Tom O’ Donnell Memorial Building

Born in Liscarney, Dingle, Tom O’Donnell served as a teacher in the Killorglin boys National School from 1892 to 1900. He married Nora Ryan whose family owned a public house in Lower Bridge Street. He was elected M.P. for the West Kerry constituency in 1900, for John Redmond’s Irish Parliamentary Party (I.P.P.). O’Donnell was the first politician to use Irish in the House of Commons, which was ruled out of order by the Speaker – an action which made him the poster boy for the Gaelic League.

Party spokesman for Education and the Irish language, in 1902 O’Donnell accompanied John Redmond – his party leader – on a fundraising tour of the United States. On a visit to Pittsburg, he visited the headquarters of the Carnegie Corporation to enquire about their library funding programme.
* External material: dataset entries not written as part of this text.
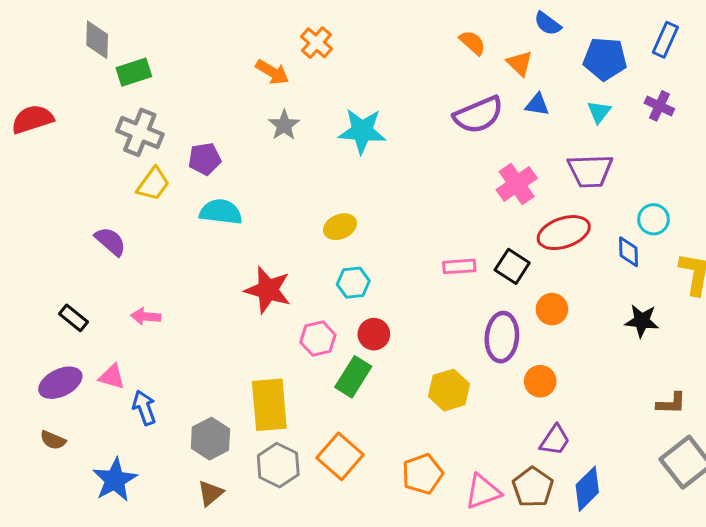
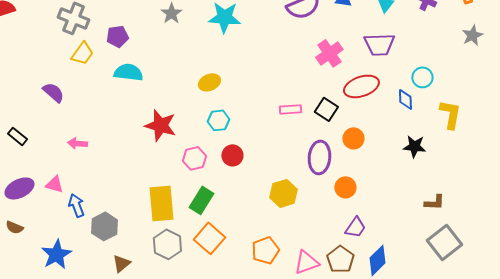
black rectangle: (74, 318) -> (17, 136), moved
green rectangle: (353, 377) -> (201, 200), moved
gray hexagon: (210, 439) -> (104, 226), moved

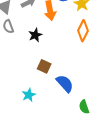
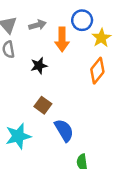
cyan star: (29, 95) -> (18, 136), size x1.5

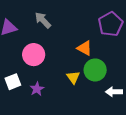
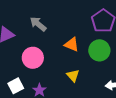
orange triangle: (85, 48) -> (72, 44), moved
green circle: (95, 70) -> (99, 50), moved

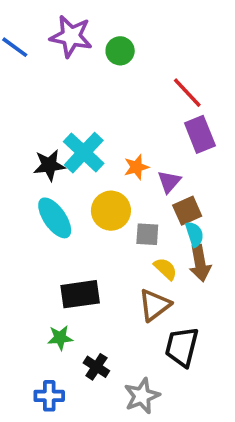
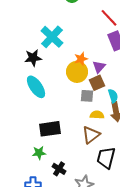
cyan cross: (84, 153) -> (52, 37), moved
yellow circle: (111, 211) -> (77, 72), moved
brown square: (187, 211) -> (97, 83), moved
yellow semicircle: (165, 269) -> (97, 115), turned -40

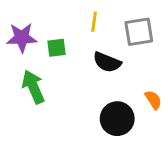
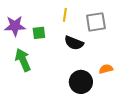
orange semicircle: (153, 100) -> (106, 69), turned -72

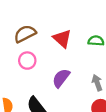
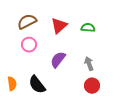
red triangle: (62, 38) -> (59, 26), turned 36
By 1906 he had obtained approval from the Carnegie Corporation to construct a library in Killorglin. A £2,000 grant was secured and Rupert Maximillian Butler, a Dublin-based architect was selected to design the building. Butler would later design the UCD Pavilion on Earlsfort Terrace (now the National Concert Hall). The Killorglin Library opened with great pomp and circumstance in March 1909 – 1910 was an ‘election’ year. In September 1909 a co-educational secondary school was established – 53 pupils enrolled – under O’Donnell’s management. Its official designation was the “Intermediate School, Killorglin”, but its popular name was ‘the Carnegie’. The school was closed during the Civil War as the building was used as a barrack by the Free State forces. The building closed as a school in June 1988, as a new ISK premises opened less than a mile away in September 1988.

In the interim the building has found a new role as a Community Day Centre under the auspices of the Health Service Executive.

Tom O’Donnell lost his parliamentary seat to Austin Stack in December 1918, a consequence of the “Sinn Féin landslide”. He left Killorglin for good in 1921, moving to Dublin. A barrister since 1905, O’Donnell concentrated on a legal career in post-Independence Ireland. He served as a Circuit Court judge during the 1930s and died in 1943.